Some people will say they know of people who can not be happy unless there is trouble or turmoil going on in their lives. These people do not know real happiness. They don't know the kind of happiness, the kind of joy, that is so overpowering that tears flow down their faces. There are tears of joy. I know this joy. I know it several times a day. I know it when I'm on my knees in prayer, I know it when my hands are lifted up in praise and I know it when my heart overflows with the understanding of how much He has blessed me.

I can choose to to be happy, and I do. It doesn't mean that the world doesn't try to throw roadblocks in my way, because it surely does. And you know what? That's okay. Every roadblock, every pothole, every time someone or something comes against me...it just gives me another opportunity to show my kids how you can handle life with love, grace, mercy and forgiveness...and to do it with a joyful heart. The alternative just doesn't hold any appeal for me.

10 Comments:

Blogger Deb said...

We all have setbacks in life, but it's up to us to get back in the swing of things.

A friend told me once, "YOu decide to be depressed." And I thought, "Are you kidding?" But it's true. We do decide to be depressed and focused on the negative aspects of life. The mind is powerful, and I admire how strong you've been.

Thanks for sharing "you" with us!

12:18 PM  
Blogger Kelli said...

You amaze me Kathi. Wish I was more like you.

12:13 AM  
Blogger kathi said...

deb ~ yup, we do all have setbacks sometimes and then other times we have victory. I think we can control emotional depression, but you and I both know that there is also a physical/chemical (clinical)depression that isn't controllable without a total healing or medication...just like any other physical illness or disease. So, sometimes it's our choice...sometimes it isn't.

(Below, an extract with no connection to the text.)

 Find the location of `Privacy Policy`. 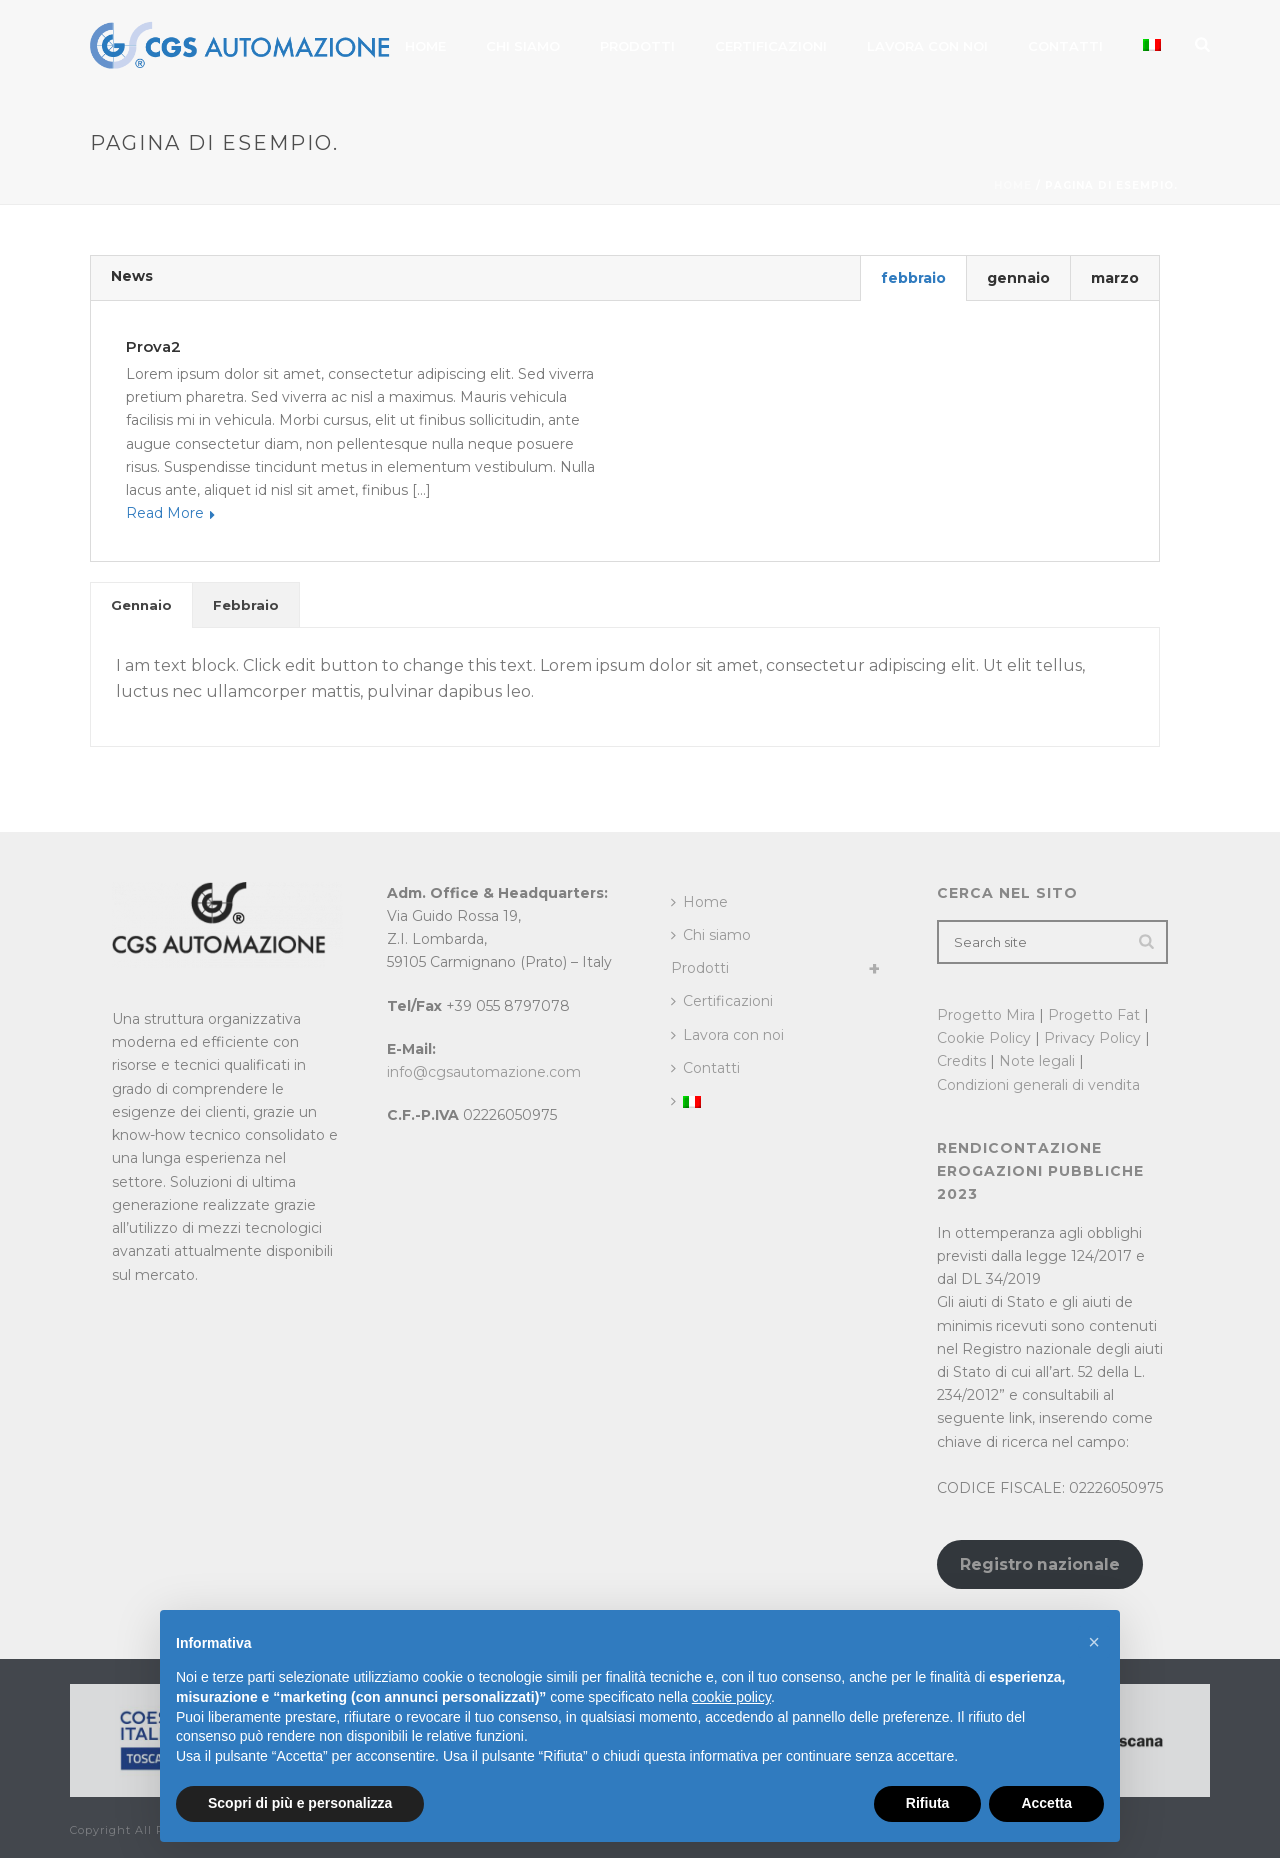

Privacy Policy is located at coordinates (1092, 1038).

anne ~ hon, YOU amaze me... You're so much more together and responsible than I was at your age. You know you're loved very much by a lot of people.

6:59 AM  
Blogger DZER said...

you're my balance in this universe ... there's not much I enjoy more than wallowing in grief, anger, sadness, self-pity, etc. ... LOL

7:06 AM  
Blogger Deb said...

Chemical imbalance has a lot to do with depression, however, I do feel that through God's strength, He can overcome that. I went through a period of depression for a long time, and I refused to take any sort of antidepressants due to the fear of gaining weight. (Fricken vanity I tell ya!) But, in any case, I got through it with prayer and drawing closer to God. And I DO believe that I have a chemical imbalance because I'm prone to it, and it runs in my family...but if I am close to God, it fades away. Weird, right? Everyone's different and needs different sort of help in that way. Also, I believe that God gave us the gift of "doctors". It's in the bible, ....which doctors prescribe medication to those who are in need.

{{hugs}}

8:32 AM  
Blogger DaBich said...

Kathi, you amaze me more every day. You're a light to many of us, keep up the good work!
HUGZ!

10:41 AM  
Blogger kathi said...

dzer ~ goof!

deb ~ true, and hugs right back at'cha.

dabich ~ wow, that's an extremely kind thing to say, thank you. Hugz back at you, too!

6:19 PM  
Blogger Margie said...

I am so proud of you!
And, proud to know you!
When you come to my blog n comment, I always have a feeling of joy... as you always are so kind...and make me feel good!

Blessings to you always!

6:21 PM  
Blogger DaBich said...

Kind my gazoo :P

It's just true! :)

8:33 PM  
Blogger HuneeB said...

Kathi this is a beautiful post, I am so glad that this is the path you decided for you and your boys.